Jet-RL Achieves 41% Faster FP8 Reinforcement Learning with Unified Precision Flow

Researchers are tackling a major bottleneck in reinforcement learning (RL) , the computational cost of training large language models. Haocheng Xi, Charlie Ruan, and Peiyuan Liao, alongside Yujun Lin, Han Cai et al from NVIDIA, have identified a critical flaw in current approaches to accelerate RL using FP8 precision: the mismatch between training and rollout phases causes instability and accuracy loss. Their new framework, Jet-RL, addresses this by unifying FP8 precision throughout both training and rollout, dramatically reducing numerical discrepancies and enabling significantly faster, more stable learning , experiments show up to a 41% speedup in training and a 16% end-to-end improvement without sacrificing accuracy.

The team achieved this by tackling the computational inefficiencies inherent in traditional RL, where the rollout phase often consumes over 70% of total training time. This work presents the first comprehensive study of FP8 RL training, revealing that the commonly used BF16-training + FP8-rollout strategy suffers from severe instability and accuracy collapse, particularly with long-horizon rollouts and challenging tasks.

The study unveils that these failures stem from a numerical mismatch between training and inference caused by the off-policy nature of the approach, a discrepancy that accumulates during extended reasoning sequences. Motivated by these observations, the researchers propose Jet-RL, which adopts a unified FP8 precision flow for both training and rollout, thereby minimizing these numerical discrepancies and eliminating the need for inefficient inter-step calibration. Extensive experiments validate the effectiveness of Jet-RL, demonstrating up to 33% speedup in the rollout phase, up to 41% speedup in the training phase, and a 16% end-to-end speedup over BF16 training. Crucially, Jet-RL maintains stable convergence across all settings and incurs negligible accuracy degradation, a significant improvement over existing methods.
The innovation lies in establishing a truly on-policy FP8 training paradigm, ensuring robustness and adaptability across diverse training configurations. By employing a mixed per-group and per-block quantization scheme alongside state-of-the-art FP8 GEMM kernels, Jet-RL unlocks substantial acceleration for end-to-end RL training, paving the way for more efficient and powerful LLMs capable of tackling increasingly complex reasoning tasks. This research establishes a foundation for future advancements in LLM training, potentially enabling the development of AI systems with enhanced problem-solving abilities and broader applications.

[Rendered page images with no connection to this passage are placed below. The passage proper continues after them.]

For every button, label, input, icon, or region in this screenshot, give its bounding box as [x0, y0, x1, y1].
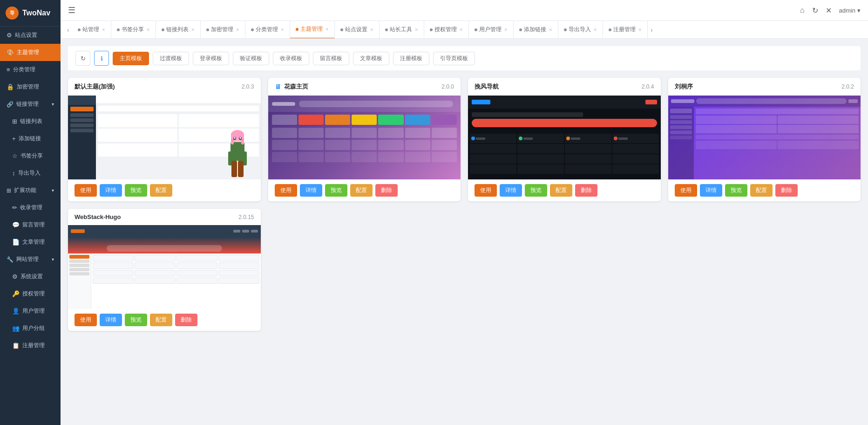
tab-export-import[interactable]: 导出导入 × — [558, 21, 603, 39]
tab-close-icon[interactable]: × — [147, 27, 150, 33]
tab-add-link[interactable]: 添加链接 × — [514, 21, 558, 39]
filter-login-template[interactable]: 登录模板 — [193, 52, 229, 65]
sidebar-item-user-group[interactable]: 👥 用户分组 — [0, 320, 61, 337]
config-button[interactable]: 配置 — [550, 184, 572, 197]
theme-card-actions: 使用 详情 预览 配置 删除 — [68, 309, 261, 331]
svg-point-12 — [239, 137, 241, 139]
tab-close-icon[interactable]: × — [191, 27, 195, 33]
config-button[interactable]: 配置 — [150, 314, 172, 326]
sidebar-item-link-list[interactable]: ⊞ 链接列表 — [0, 113, 61, 130]
tab-nav-right[interactable]: › — [648, 26, 656, 34]
filter-fade-template[interactable]: 过渡模板 — [153, 52, 189, 65]
config-button[interactable]: 配置 — [350, 184, 373, 197]
use-button[interactable]: 使用 — [675, 184, 697, 197]
chevron-down-icon: ▾ — [52, 257, 54, 262]
filter-main-template[interactable]: 主页模板 — [113, 52, 149, 65]
theme-preview — [268, 96, 461, 179]
tab-password-manage[interactable]: 加密管理 × — [201, 21, 245, 39]
tab-close-icon[interactable]: × — [504, 27, 508, 33]
sidebar-item-website-manage[interactable]: 🔧 网站管理 ▾ — [0, 251, 61, 268]
sidebar-item-collect-manage[interactable]: ✏ 收录管理 — [0, 199, 61, 216]
delete-button[interactable]: 删除 — [775, 184, 798, 197]
tab-close-icon[interactable]: × — [460, 27, 463, 33]
detail-button[interactable]: 详情 — [100, 184, 122, 197]
tab-bookmark-share[interactable]: 书签分享 × — [111, 21, 156, 39]
theme-card-header: WebStack-Hugo 2.0.15 — [68, 209, 261, 225]
use-button[interactable]: 使用 — [475, 184, 497, 197]
refresh-button[interactable]: ↻ — [75, 51, 90, 66]
tab-nav-left[interactable]: ‹ — [64, 26, 72, 34]
refresh-icon[interactable]: ↻ — [812, 6, 818, 15]
user-icon: 👤 — [12, 308, 20, 315]
use-button[interactable]: 使用 — [75, 184, 97, 197]
tab-close-icon[interactable]: × — [415, 27, 418, 33]
preview-button[interactable]: 预览 — [125, 314, 147, 326]
tab-label: 用户管理 — [479, 26, 502, 34]
tab-register-manage[interactable]: 注册管理 × — [603, 21, 648, 39]
tab-close-icon[interactable]: × — [326, 26, 329, 33]
home-icon[interactable]: ⌂ — [800, 6, 805, 14]
tab-link-list[interactable]: 链接列表 × — [156, 21, 201, 39]
tab-close-icon[interactable]: × — [370, 27, 373, 33]
sidebar-item-label: 文章管理 — [22, 238, 45, 246]
tab-close-icon[interactable]: × — [102, 27, 105, 33]
sidebar-item-category-manage[interactable]: ≡ 分类管理 — [0, 61, 61, 78]
tab-close-icon[interactable]: × — [638, 27, 642, 33]
sidebar-item-article-manage[interactable]: 📄 文章管理 — [0, 233, 61, 251]
username: admin — [839, 7, 855, 14]
delete-button[interactable]: 删除 — [175, 314, 197, 326]
delete-button[interactable]: 删除 — [375, 184, 398, 197]
user-menu[interactable]: admin ▾ — [839, 7, 861, 14]
menu-toggle-icon[interactable]: ☰ — [68, 5, 75, 15]
tab-webmaster-tools[interactable]: 站长工具 × — [380, 21, 424, 39]
sidebar-item-bookmark-share[interactable]: ☆ 书签分享 — [0, 147, 61, 165]
close-icon[interactable]: ✕ — [826, 6, 832, 15]
sidebar-item-label: 书签分享 — [20, 152, 43, 160]
config-button[interactable]: 配置 — [150, 184, 172, 197]
config-button[interactable]: 配置 — [750, 184, 773, 197]
filter-collect-template[interactable]: 收录模板 — [273, 52, 309, 65]
detail-button[interactable]: 详情 — [500, 184, 522, 197]
sidebar-item-auth-manage[interactable]: 🔑 授权管理 — [0, 285, 61, 302]
theme-title: 🖥 花森主页 — [275, 82, 308, 91]
sidebar-item-link-manage[interactable]: 🔗 链接管理 ▾ — [0, 96, 61, 113]
sidebar-item-export-import[interactable]: ↕ 导出导入 — [0, 165, 61, 182]
filter-comment-template[interactable]: 留言模板 — [313, 52, 349, 65]
tab-dot — [251, 28, 254, 31]
tab-category-manage[interactable]: 分类管理 × — [245, 21, 290, 39]
use-button[interactable]: 使用 — [275, 184, 297, 197]
info-button[interactable]: ℹ — [94, 51, 109, 66]
sidebar-item-site-settings[interactable]: ⚙ 站点设置 — [0, 27, 61, 44]
filter-verify-template[interactable]: 验证模板 — [233, 52, 269, 65]
sidebar-item-system-settings[interactable]: ⚙ 系统设置 — [0, 268, 61, 285]
filter-register-template[interactable]: 注册模板 — [393, 52, 429, 65]
delete-button[interactable]: 删除 — [575, 184, 597, 197]
sidebar-item-password-manage[interactable]: 🔒 加密管理 — [0, 78, 61, 96]
use-button[interactable]: 使用 — [75, 314, 97, 326]
detail-button[interactable]: 详情 — [300, 184, 322, 197]
sidebar-item-theme-manage[interactable]: 🎨 主题管理 — [0, 44, 61, 61]
sidebar-item-user-manage[interactable]: 👤 用户管理 — [0, 302, 61, 320]
tab-user-manage[interactable]: 用户管理 × — [469, 21, 514, 39]
preview-button[interactable]: 预览 — [725, 184, 747, 197]
tab-close-icon[interactable]: × — [281, 27, 284, 33]
detail-button[interactable]: 详情 — [700, 184, 722, 197]
sidebar-item-register-manage[interactable]: 📋 注册管理 — [0, 337, 61, 354]
sidebar-item-add-link[interactable]: + 添加链接 — [0, 130, 61, 147]
tab-close-icon[interactable]: × — [549, 27, 552, 33]
detail-button[interactable]: 详情 — [100, 314, 122, 326]
preview-button[interactable]: 预览 — [125, 184, 147, 197]
filter-article-template[interactable]: 文章模板 — [353, 52, 389, 65]
tab-theme-manage[interactable]: 主题管理 × — [290, 21, 335, 39]
tab-site-settings[interactable]: 站点设置 × — [335, 21, 380, 39]
tab-dot — [475, 28, 477, 31]
filter-guide-template[interactable]: 引导页模板 — [433, 52, 475, 65]
tab-site-admin[interactable]: 站管理 × — [72, 21, 111, 39]
sidebar-item-comment-manage[interactable]: 💬 留言管理 — [0, 216, 61, 233]
preview-button[interactable]: 预览 — [325, 184, 347, 197]
tab-auth-manage[interactable]: 授权管理 × — [424, 21, 469, 39]
sidebar-item-extend-func[interactable]: ⊞ 扩展功能 ▾ — [0, 182, 61, 199]
tab-close-icon[interactable]: × — [594, 27, 597, 33]
tab-close-icon[interactable]: × — [236, 27, 239, 33]
preview-button[interactable]: 预览 — [525, 184, 547, 197]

FP8 Reinforcement Learning Stability and Optimisation are crucial

Scientists identified a critical bottleneck in reinforcement learning (RL) training of large language models (LLMs): the rollout phase, which consumes over 70% of total training time. To address this, researchers undertook a comprehensive study of FP8 RL training, challenging the prevailing BF16-training + FP8-rollout strategy. Experiments revealed that this common approach suffers from training instability and accuracy collapse, particularly with long-horizon rollouts and complex tasks. The study pinpointed the root cause as numerical mismatch between training and inference arising from the off-policy nature of the method.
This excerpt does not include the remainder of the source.